1) Function foo() is called with a double 3.1, x has the converted value of int 3,

or

2) The value double 3.1 is converted to int 3 and function foo() is called,

or

3) Something else.

IOWs, is the conversion of double 3.1 to int 3 part of the call of a function (the conversion would not happen without the function call) or is it a preceding activity (consider to be part of the calling code) before the function call?

void foo(int x);

void bar() {
  foo(2);
  foo(3.1);
}

This query is primarily C, yet language agnostic thoughts appreciated. A quick answer is not needed.

[Edit]

Note: This is not an question of how platforms create the binary/executable to implement the program code - just about the code/language.

[Edit 2] @ Erik Eidt useful comment provided better words to use (at least for C) for this question.

Perhaps a more succinct question would be, from the language perspective: "Are functions called with "actual arguments" or "formal parameters"?

C11 3.3 actual arguments and 3.16 1 formal parameter.

Answer 1

I expect in every implementation of C, the conversion happens first. The psuedo-assembly for bar:

store 2 in argument-register-0
call foo
store 3.1 in temporary-register-0
convert-to-int temporary-register-0 into temporary-register-1
store temporary-register-1 in argument-register-0
call foo

Your optimizer is probably smart enough to eliminate temporary-register0 and/or temporary-register-1, and different assembly versions may need to do extra trickery to deal with floating point - but the core steps are generally the same.

Answer 2

Conversion is always done by the calling code, not in the called function (in particular because types get erased at runtime: the implementation does not know about types at runtime, only at compile-time).
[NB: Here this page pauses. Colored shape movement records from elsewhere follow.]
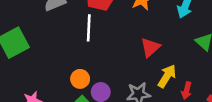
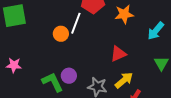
orange circle: (80, 79) -> (61, 34), moved

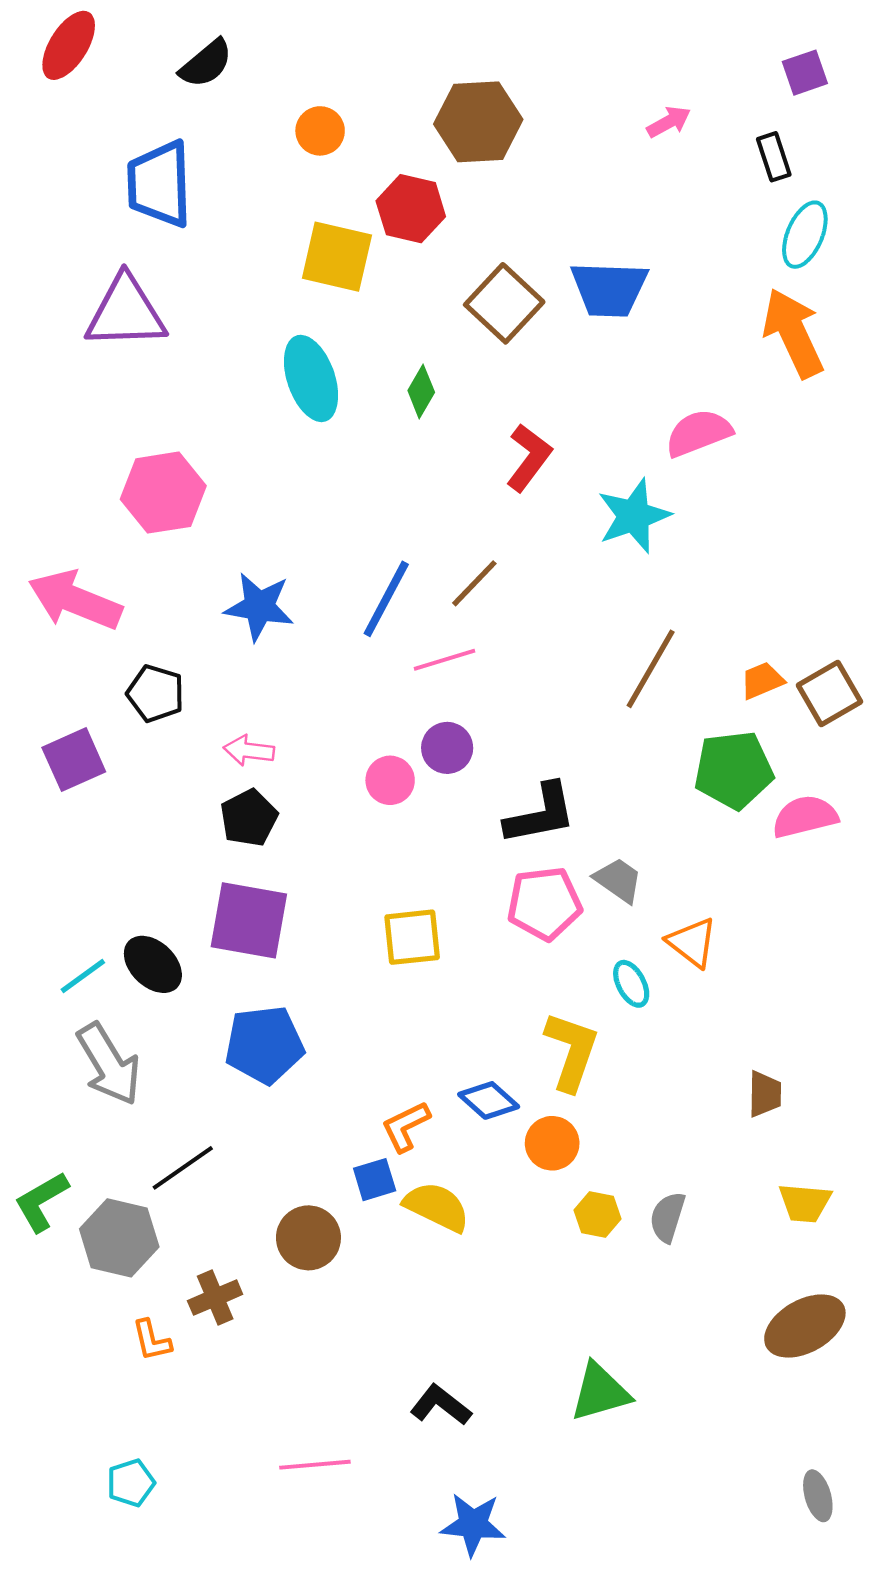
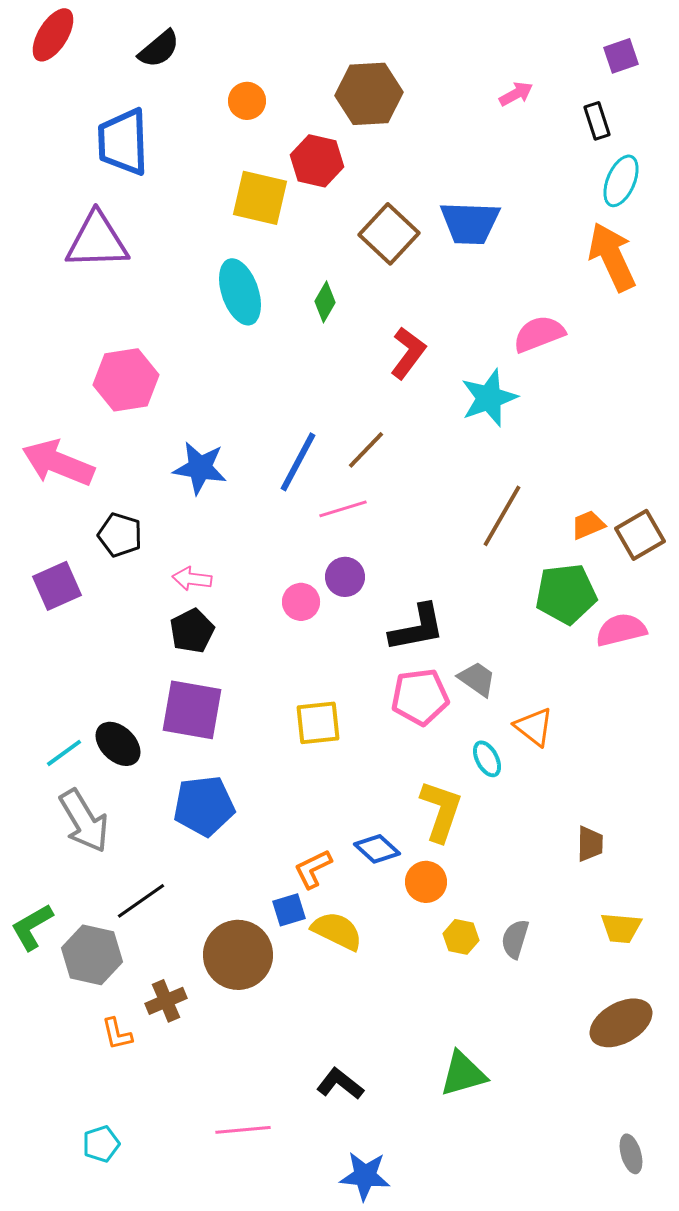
brown circle: (308, 1238) -> (238, 955), size x1.4

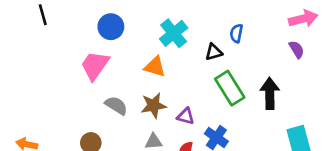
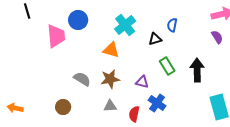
pink trapezoid: (95, 65) -> (56, 36), moved, turned 140
green rectangle: (230, 88) -> (167, 66), size x0.7
purple triangle: (186, 116) -> (142, 82), moved

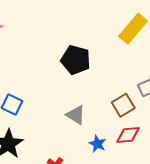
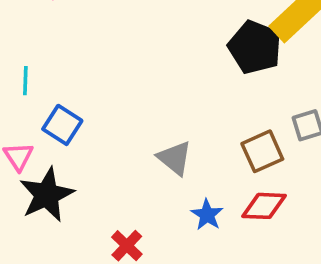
black pentagon: (76, 60) -> (255, 47), moved

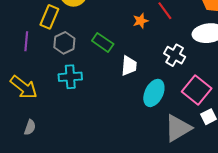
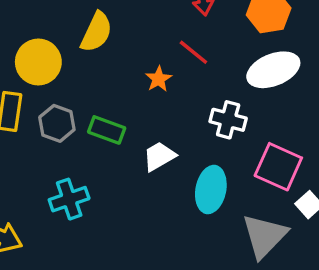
gray hexagon: (64, 43) -> (57, 123), moved
white trapezoid: (129, 66) -> (159, 156), turned -110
A C function which is declared (at least those which are not variadic, e.g. without ... ending there argument type list, like printf) has a well defined signature, given by its prototype.

^{Practically, every called function should have a prototype these days, often provided in some header file.}

This is covered by §6.5.2.2 Function Calls of the standard (citing the n1570 draft of C11 standard, paragraph 7):

If the expression that denotes the called function has a type that does include a prototype, the arguments are implicitly converted, as if by assignment, to the types of the corresponding parameters, taking the type of each parameter to be the unqualified version of its declared type.

So your case 2 apply.

Practically speaking, on many implementations of the C standard, the ABI document specifies the calling conventions. Read as an example the SVR4 ABI for x86-64. Often, arguments (at least the first few ones) are passed in registers, and different registers are used for int formals and for double ones. Since you gave a prototype for foo its int argument is required to be passed by the %rdi register (and %xmm0 would be used to pass a float formal argument) so the calling code in the caller function would load that integer register (perhaps by converting a float value).

BTW, in your example foo(3.1) the conversion to 3 is likely to be optimized by the compiler at compile time (constant folding) so the compiler would very probably emit the same assembler code as for foo(3) since you declared with a prototype void foo(int x); before the call.

If using GCC you should compile some simple sample code in file foo.c with gcc -fverbose-asm -Wall -O -S foo.c and look into the generated assembler file foo.s

There are some languages (like Common Lisp, Scheme, Perl, Python, Ruby) with dynamic typing. Then, each value knows its type (it is often represented in machine as some aggregate or structure with some of the fields giving the type) and your question does not really make any sense (you could understand that these language implementations handle only one value type, which would be a tagged union).

Answer 3

In C++ you have function overloading, that is given a series of functions with the same name but different input parameters (the return value is not considered) the compiler must look for the better pick, taking into account implicit conversions and namespace resolution.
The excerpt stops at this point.